I’m a man. I get to be wrong. And I get to change.

What gets me is that he has to talk to his female friends in order to be
aware of the rape culture. It’s not like it’s some invisible wall until someone lifts the shield, like the little kid in The Emperor’s New Clothes. It’s a daily part of life. Don’t believe me? Check out The Everyday Sexism Project, or their twitter. The stories are heartbreaking, and happen EVERY DAY.
Not to mention the problems in the gaming culture. Check out this article about The Creepy Side of E3 and the stories about business cards being pushed down dresses. Or the crap Microsoft played off during their scripted demo during E3 (note that there’s a noise from the audience, but at the end of the fight, there’s no applause, nor is there anywhere during the demo- where their would actually be if it wasn’t insulting)
It’s hidden in movies as well.

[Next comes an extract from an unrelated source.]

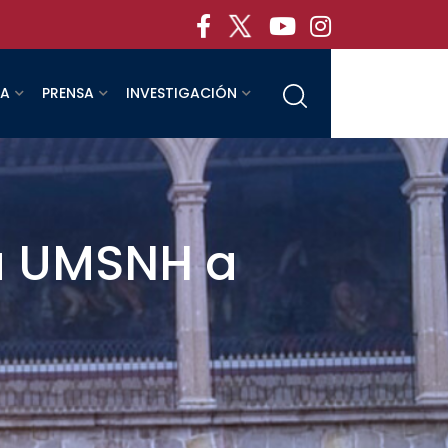
RA
PRENSA
INVESTIGACIÓN
a UMSNH a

I showed Hotel Transylvania for our Tween Night (8-12 years old, mostly 8-10 years that night), and near the beginning of the movie there’s a scene where the zombie crew is catcalling a female zombie in a business suit:
Hotel Transylvania
It was meant to gain a laugh from adults, and went over the head of most of my kids. When I did hear laughs, I paused the movie for a minute and asked them a question- did they think it was funny when the guy zombies were talking and whistling at the girl zombie, and they said maybe.  Then I asked them if they thought it would be funny if someone did that to their mom walking down the street, and the answer instantly changed to no. Just that one dynamic change shifted their ideas. 

Just shifting things a little bit can change the course of thinking- enough that we can make a difference.